Infine, in Simulacra, la storia di Palazzo Morando incontra la contemporaneità in un dialogo sospeso tra visione e memoria. Negli ambienti barocchi del palazzo, interventi contemporanei riscrivono le relazioni tra corpo e spirito, tra passato e futuro. La scultura di Jill Mulleady rilegge in chiave inquieta l’iconografia delle sante martiri; i collage di Max Ernst e i disegni di Pierre Klossowski evocano soffii e apparizioni che attraversano il tempo; il video di Diego Marcon trasforma sogni e incubi in un melodramma moderno, raccontando storie di spiriti in procinto di abbandonare corpi al contempo fragili e artificiali, simulacri digitali ma quanto mai umani nei loro desideri e paure. Tra arredi originali, presenze evanescenti e immagini di un oltremondo tecnologico, la mostra si conclude come un grande rito collettivo: un dialogo tra memoria e fantasma, tra realtà e simulacro.

“Fata Morgana: memorie dall’invisibile” non si propone di confermare l’esistenza del soprannaturale, ma di raccontare come, in diversi momenti storici, pratiche considerate eccentriche abbiano saputo scardinare convenzioni artistiche e sociali, mettendo in discussione gerarchie di genere, autorità scientifiche e limiti del pensiero razionale. In un’epoca segnata da nuove forme di ossessione e nevrosi, da disinformazione e fascinazione per il mistero, la mostra riflette anche sulle relazioni pericolose tra tecnologia, spiritualità e potere. Attraverso una rete di narrazioni visive – dai diagrammi di “macchine influenzanti” concepite in contesti psichiatrici ottocenteschi, alle fotografie spiritiche, fino alle testimonianze di sedute medianiche – Fata Morgana compone un atlante dell’invisibile: un mosaico di mondi interiori, utopie, derive mentali e alternative radicali alla razionalità dominante.

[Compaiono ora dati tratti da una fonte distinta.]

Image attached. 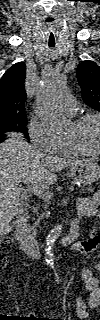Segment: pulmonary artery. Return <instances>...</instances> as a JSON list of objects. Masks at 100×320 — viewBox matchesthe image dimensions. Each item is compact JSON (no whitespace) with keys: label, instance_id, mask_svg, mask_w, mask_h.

Con una selezione di settantotto figure tra intellettuali, artiste e artisti storici e contemporanei, la Fondazione Nicola Trussardi, attraverso “Fata Morgana: memorie dall’invisibile”, invita a ripensare il ruolo del marginale, dell’inspiegabile e del visionario nella creazione artistica. Affidato a un team curatoriale di grande esperienza internazionale – che per la prima volta in Italia riunisce due ex Direttori della Biennale di Venezia – il progetto trasforma Palazzo Morando in un portale verso dimensioni altre, sospese tra passato e presente, tra immaginazione e realtà.